We have already begun to evaluate the garden towards next year.
* So far we know that we WILL be growing zucchini again; either the same Table Dainty or a similar tiny variety. The Chinese long-beans will go away however, in favor of returning to our never-fail Purple Podded Pole Beans to help with nitrogen fixing.
* For cucumbers, we will continue with our miniature Dragon's Eggs - but are considering branching out into gherkins as well... for pickling. These will be underplanted with GARLIC next year!
* Our carrot beds - while they have a small handful of carrots growing, we feel as if we would have better yield returning to salad greens, so those will be planted with arugula next year; the princess and I can't get enough of it in the stores, so we'll be growing our own!
* We are loving the yields we are seeing in peppers this year, and the squirrels are actually leaving these alone! So the Maule's Red Hot peppers will return next year, WITH the companion marigolds! I don't know if we got lucky or the rumors are true, but peppers and marigolds SEEM to love each other just as we were told!

 The other things we know we will grow next year are: Sweet Alyssum, (can't get enough of their pretty white flowers or the fragrance) a few varieties of basil along with our other various herbs, and we want to try peas! IF our melons do not produce well, we may companion-plant edible-pod peas with either beans or the gherkins!

Plants we still don't know about are: our melons, (which could give way for peas & gherkins or acorn squash) the leeks, and the parsnips.

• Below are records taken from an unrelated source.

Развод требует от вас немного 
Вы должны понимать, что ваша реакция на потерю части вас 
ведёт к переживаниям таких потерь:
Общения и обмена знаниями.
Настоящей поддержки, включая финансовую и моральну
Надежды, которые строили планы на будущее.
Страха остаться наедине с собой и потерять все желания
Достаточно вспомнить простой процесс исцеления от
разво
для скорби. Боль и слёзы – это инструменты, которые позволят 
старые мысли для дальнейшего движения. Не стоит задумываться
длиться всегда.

It's a learning process, but we love the journey. And being able to enjoy fresh produce grown right outside our dining room in our own "private oasis"... is priceless.

Tuesday, July 21, 2015

Inspiration + imagination = WOW!

I am going to call this my WOW... the Wheelchair of Wonder.

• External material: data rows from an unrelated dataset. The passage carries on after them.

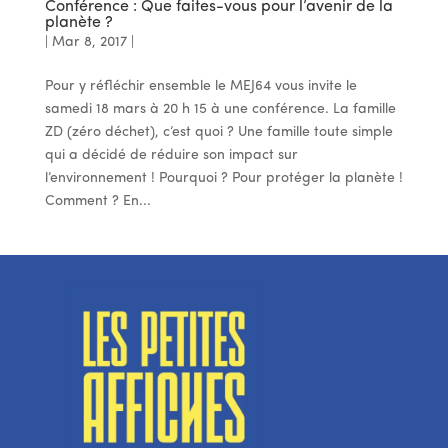
Conférence : Que faites-vous pour l’avenir de la
planète ?
|
Mar 8, 2017
|
Pour y réfléchir ensemble le MEJ64 vous invite le
samedi 18 mars à 20 h 15 à une conférence. La famille
ZD (zéro déchet), c’est quoi ? Une famille toute simple
qui a décidé de réduire son impact sur
l’environnement ! Pourquoi ? Pour protéger la planète !
Comment ? En...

I try not to be vain, truly I do. But with multiple weddings and other special events in my very near future, I have been feeling rather self-conscious about the fact that I may need to use my chair. It's functional, but NOBODY could call it attractive. Ashamedly, this bothers me more than I'd like to admit.

The other day I was browsing Pinterest, when I came across THIS decorated chair. My initial thought was how LOVELY and thronelike it looked! With a chair like that, while I would still stick out like a sore thumb, at least it wouldn't be because of how ugly my chair was. (Told you I can be vain!)

I got to thinking about how to recreate something similar with items I have on hand, that wouldn't require a visit to the florist. After raiding the holiday decorations for chair ribbons, my jewelry drawer for a brooch... and a $9 order for a pashmina scarf via Amazon... my chair has been beautified.

Rather than THIS

I can now wheel myself about in THIS!

This may need a bit of tweaking; keeping the tassels out of the wheels and the scarf from bunching up are a few issues I'm working out right now. But isn't it so pretty? And it is SO easy to pull off that ANYONE could do this!

I am still working on my self-esteem and my struggles with vanity, but at least for the moment - I think this will help me feel less awful on special occasions.